Step 8.2 – Check balance from miner #2
From the Geth console attached to the miner 2, check the initial balance of the account 1:
> web3.fromWei(eth.getBalance(eth.accounts[1])) 10
Step 8.3 – Send Ethers from miner #1
From the console of the first miner, send 5 ethers from the default account (eth.coinbase) to the address of the account 1 in miner #2:
> eth.sendTransaction({from: eth.coinbase, to: '[REPLACE WITH ADDRESS OF ACCOUNT 1 IN MINER #2]', value: web3.toWei(5, "ether")})

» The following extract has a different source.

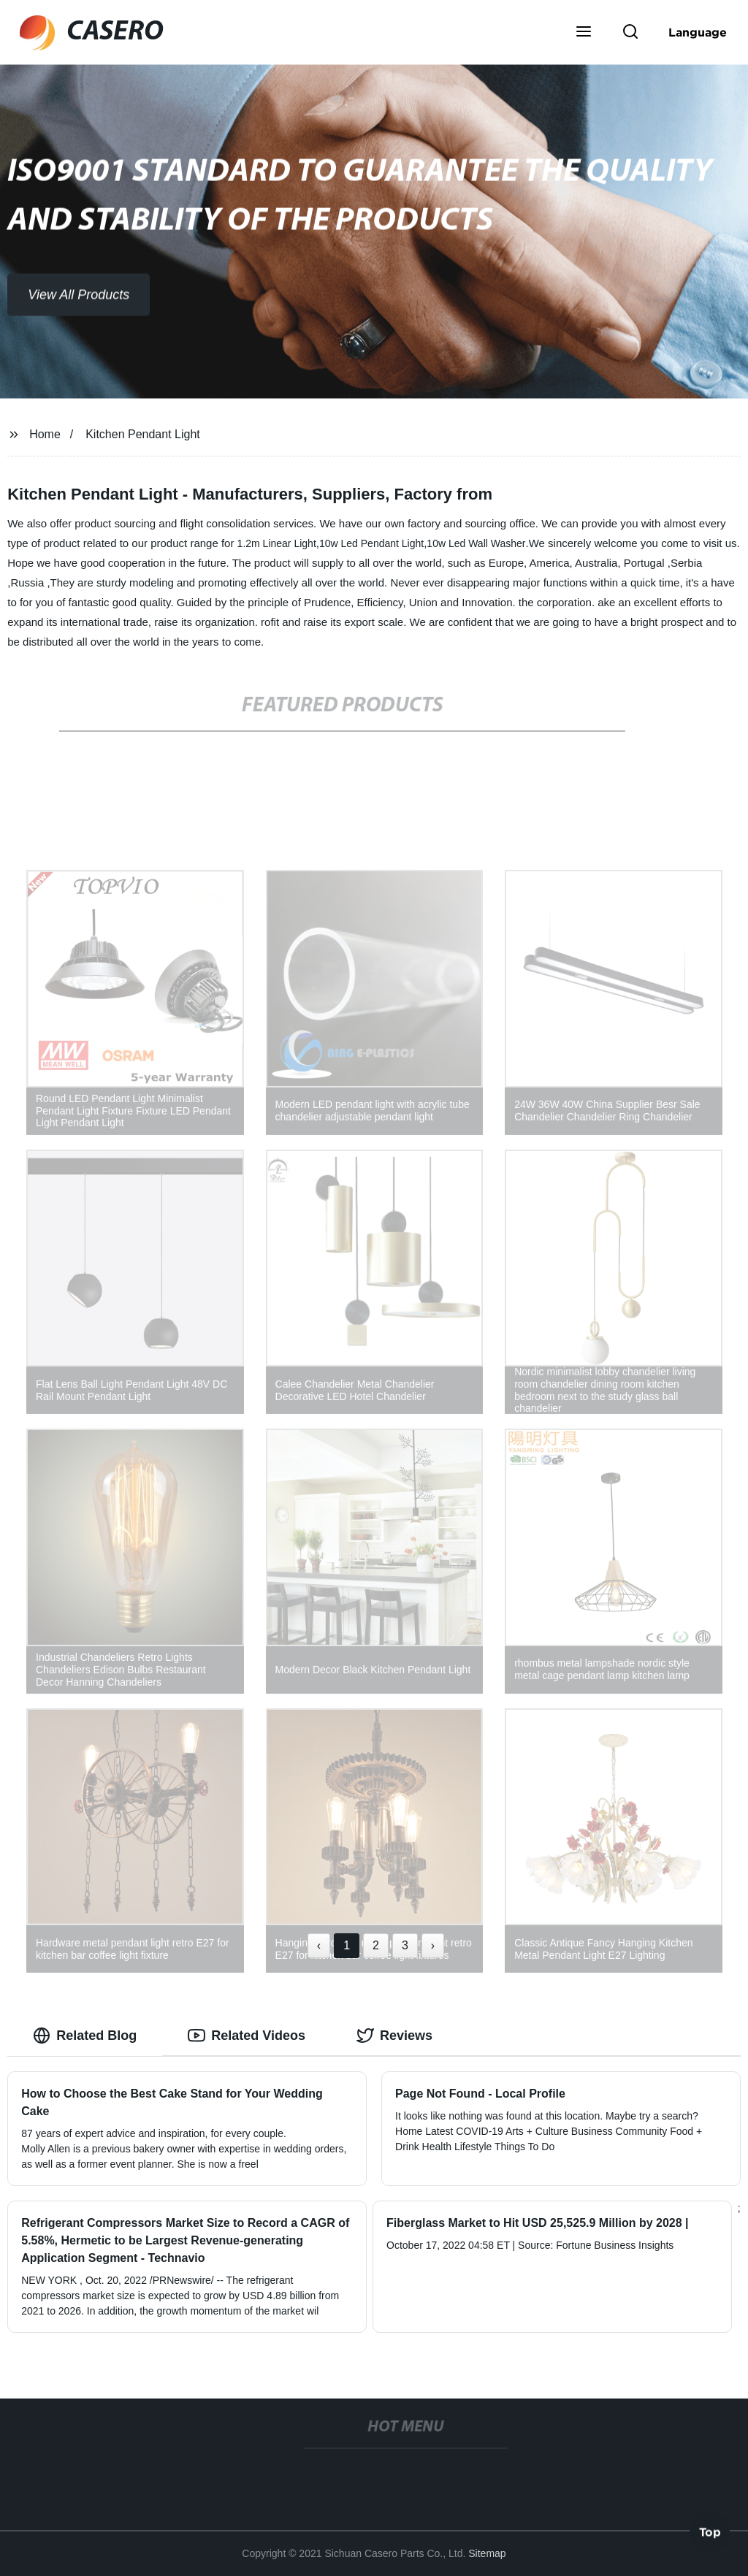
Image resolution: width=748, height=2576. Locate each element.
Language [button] (697, 32)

"0x866db90bade948dbec0679b0a673807a74d6b3d94b3a7616dd86d72eb8a72e9b"
Step 8.4 – Check balance from miner #1
Check the balance from the Geth console attached to the miner #1:
> web3.fromWei( eth.getBalance("[REPLACE WITH ADDRESS OF ACCOUNT 1 IN MINER #2]"))
5
We have 5 ethers while we should expect 15 ethers.
Step 8.5 – Check balance from miner #2
Check the balance from the Geth console attached to the miner #2:
> web3.fromWei( eth.getBalance(eth.accounts[1])) 10
We have 10 ethers while we should expect 15 ethers.
Why?
Because our miners are not connected to the same blockchain.
Each miner is running its own version of the private blockchain. The transactions are not distributed within the same private blockchain.
To synchronise the blockchain, we have to pair the nodes with each other.
Summary
We have installed our miners but they are not synchronised with each other.
We will do that in Part 4 (what a teaser, man!).